Interaction of PD-L1 on tumor cells with PD-1 on tumor-specific T cells as a mechanism of immune evasion: implications for tumor immunotherapy

Abstract

Programmed death receptor ligand 1 (PD-L1, also called B7-H1) is a recently described B7 family member. In contrast to B7-1 and B7-2, PD-L1 does not interact with either CD28 or CTLA-4. To date, one specific receptor has been identified that can be ligated by PD-L1. This receptor, programmed death receptor 1 (PD-1), has been shown to negatively regulate T-cell receptor (TCR) signaling. Upon ligating its receptor, PD-L1 has been reported to decrease TCR-mediated proliferation and cytokine production.
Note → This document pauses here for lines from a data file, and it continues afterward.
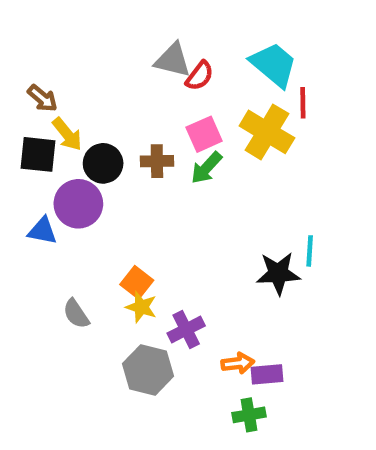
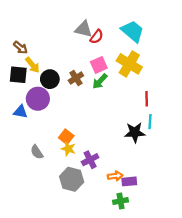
red line: (303, 103) -> (147, 99), moved
brown cross: (157, 161) -> (76, 78), turned -32

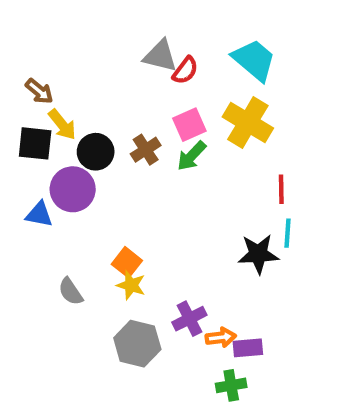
purple cross: (90, 160) -> (189, 319), moved

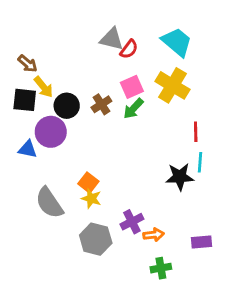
gray semicircle: (71, 292) -> (49, 203), size x1.6
purple rectangle: (248, 348) -> (201, 242), moved

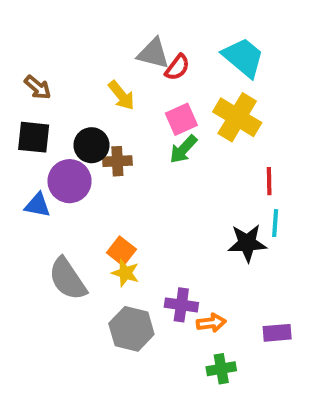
yellow arrow: (43, 87) -> (121, 95), moved
brown cross: (101, 104) -> (117, 161), moved, turned 30
purple cross: (132, 222) -> (181, 305), turned 35

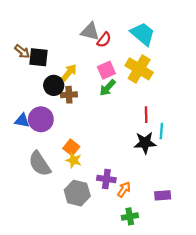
yellow arrow: (121, 95) -> (69, 73), moved, turned -102
black square: (34, 137) -> (39, 57), moved
purple circle: (70, 181) -> (41, 119), moved
red line: (269, 181) -> (146, 115), moved
orange arrow: (211, 323) -> (124, 190), turned -49

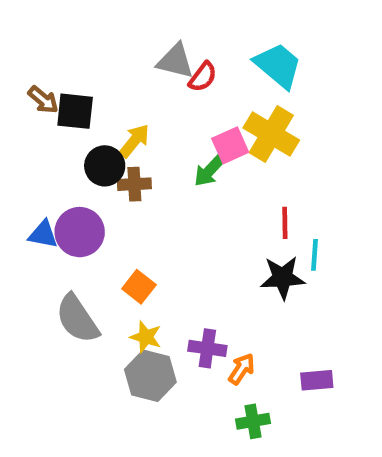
pink square: (106, 70) -> (230, 145), moved
yellow star: (74, 160) -> (146, 337), moved

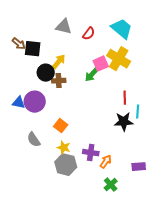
gray triangle: (175, 61) -> (64, 27), moved
gray semicircle: (77, 319) -> (34, 140), size x0.7
green cross: (253, 421) -> (111, 185), turned -32

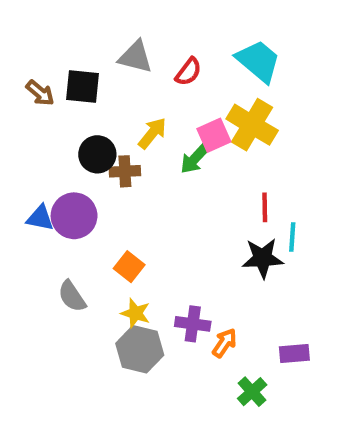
black square: (33, 49) -> (83, 87), moved
yellow arrow: (59, 62) -> (152, 133), moved
green cross: (111, 185) -> (252, 392), moved

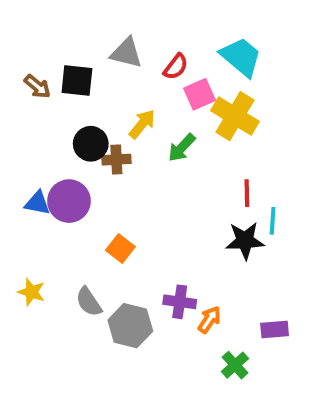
pink square: (214, 135) -> (199, 94), moved
gray semicircle: (72, 296) -> (89, 302), moved
yellow star: (135, 313) -> (31, 292), moved

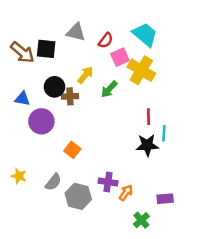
brown arrow: (37, 86) -> (22, 52), size x1.5
blue triangle: (37, 203) -> (22, 99), moved
gray semicircle: (89, 302) -> (53, 182), turned -108

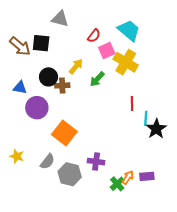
gray triangle: (76, 32) -> (60, 19), moved
black star: (147, 145) -> (156, 129), moved, turned -30
orange square: (72, 150) -> (64, 133), size x1.6
orange arrow: (126, 193) -> (128, 177), moved
green cross: (141, 220) -> (117, 184), moved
PD-1 gene-deficient mice developed autoimmune diseases, which early led to the hypothesis of PD-L1 regulating peripheral tolerance. In contrast to normal tissues, which show minimal surface expression of PD-L1 protein, PD-L1 expression was found to be abundant on many murine and human cancers and could be further up-regulated upon IFN-gamma stimulation. Thus, PD-L1 might play an important role in tumor immune evasion. This review discusses the currently available data concerning negative T-cell regulation via PD-1, the blockade of PD-L1/PD-1 interactions, and the implications for adoptive T-cell therapies.

Fig. 1

Schematic description of the requirements for an CD8⁺ T-cell–mediated antitumor immune response. Naïve tumor-specific CD8⁺ T cells can be activated directly from tumor cells or indirectly from APCs presenting TAA. In a second step, differentiation toward a type I phenotype is optimal. This step is favored by IL-12 and IFN-γ and suppressed by IL-4 or IL-13. Furthermore, sufficient expansion of tumor-specific T cells is important and may require IL-2. Activation-induced nonresponsiveness (AINR), anergy induction, and T-cell deletion may interfere with sufficient expansion and in vivo survival. Tumor penetration is influenced by chemokines and adhesion molecules. Furthermore, the interaction between tumor-specific T cells and the tumor cell is improved by high MHC expression, high antigen densitiy on the tumor, and B7 expression of the tumor. Immune escape might be mediated via TGF-β, MHC loss, or engagement of Fas, PD-1, or CTLA-4 on the T cell. Finally, long-term responses require the development of a memory immune response.

Fig. 2

The growing number of B7 superfamily members shaping TCR signaling. CD28 and CTLA-4 have MYPPPY motifs that are essential to bind B7-1 (CD80) and B7-2 (CD86). B7-1 and B7-2 provide important costimulatory signals via an interaction with the constitutively expressed CD28 and provide a negative signal via CTLA-4 (CD152), which is induced upon T-cell activation. ICOS (H4) does not show any binding to B7 and seems to mediate costimulatory effects on recently activated and effector T cells binding to its ligand, ICOS-L (B7 h, B7-H2). B7-H3 is constitutively expressed on IFN-γ–treated DCs and binds to an unidentified receptor on activated, but not on resting, T cells. B7-H3 costimulates proliferation of CD4⁺ and CD8⁺ T cells. PD-L1 (B7-H1) negatively regulates proliferation and cytokine production of T and B cells that express PD-1 upon activation. A secondary receptor mediating costimulatory signals from PD-L1 has been postulated, but not yet identified. This receptor possibly interacts preferentially with PD-L2 (B7-DC). B7x (B7-H4) has been reported to interact with BTLA, which is expressed on activated T and B cells, inhibiting lymphocyte activation. In contrast to the APC shown here, most tumor cells lack B-7 costimulatory molecules and express strongly PD-L1, either constitutively or upon IFN-γ. This expression pattern might shift the costimulatory balance of the TCR signal toward inhibition of tumor-specific T cells when interacting with the tumor cell.